------ Task inputs
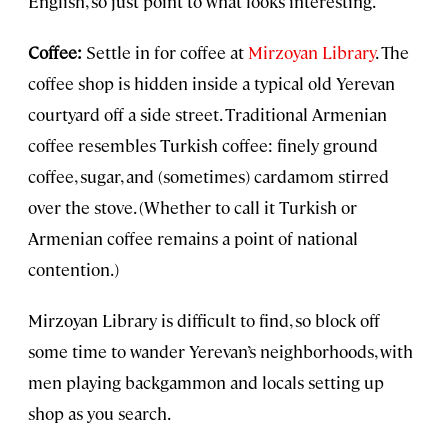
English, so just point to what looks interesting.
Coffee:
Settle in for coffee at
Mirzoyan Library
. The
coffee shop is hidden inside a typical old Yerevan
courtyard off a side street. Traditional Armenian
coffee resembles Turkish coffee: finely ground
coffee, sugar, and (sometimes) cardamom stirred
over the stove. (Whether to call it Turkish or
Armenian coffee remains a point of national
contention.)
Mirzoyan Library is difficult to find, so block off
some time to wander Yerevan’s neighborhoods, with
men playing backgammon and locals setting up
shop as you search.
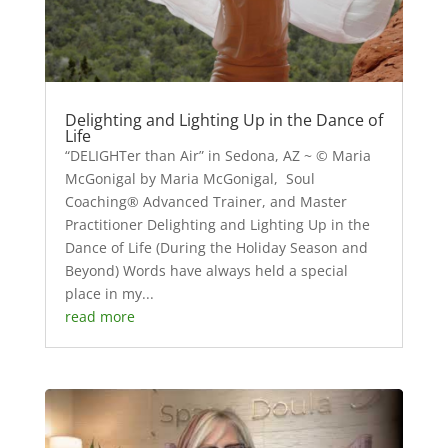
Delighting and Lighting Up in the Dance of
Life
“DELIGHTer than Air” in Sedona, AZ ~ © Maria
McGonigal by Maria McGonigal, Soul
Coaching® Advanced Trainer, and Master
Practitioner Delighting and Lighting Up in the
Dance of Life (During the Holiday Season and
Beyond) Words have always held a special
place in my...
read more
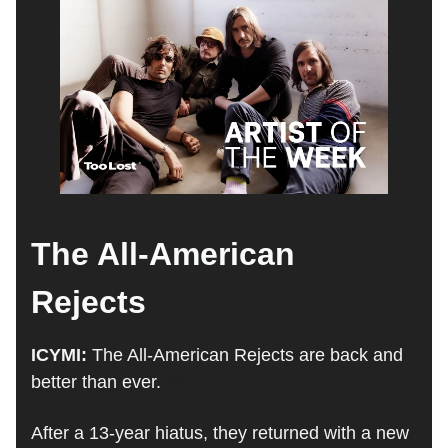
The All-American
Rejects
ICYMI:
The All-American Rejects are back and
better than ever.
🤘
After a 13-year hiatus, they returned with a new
------------
------ Task inputs
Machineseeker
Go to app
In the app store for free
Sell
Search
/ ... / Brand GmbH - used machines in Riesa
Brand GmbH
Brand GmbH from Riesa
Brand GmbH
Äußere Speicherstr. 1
------------
[Your task] Gather up the lines containing the word "shop" from these records and copy them.

[Expected output]
coffee shop is hidden inside a typical old Yerevan
shop as you search.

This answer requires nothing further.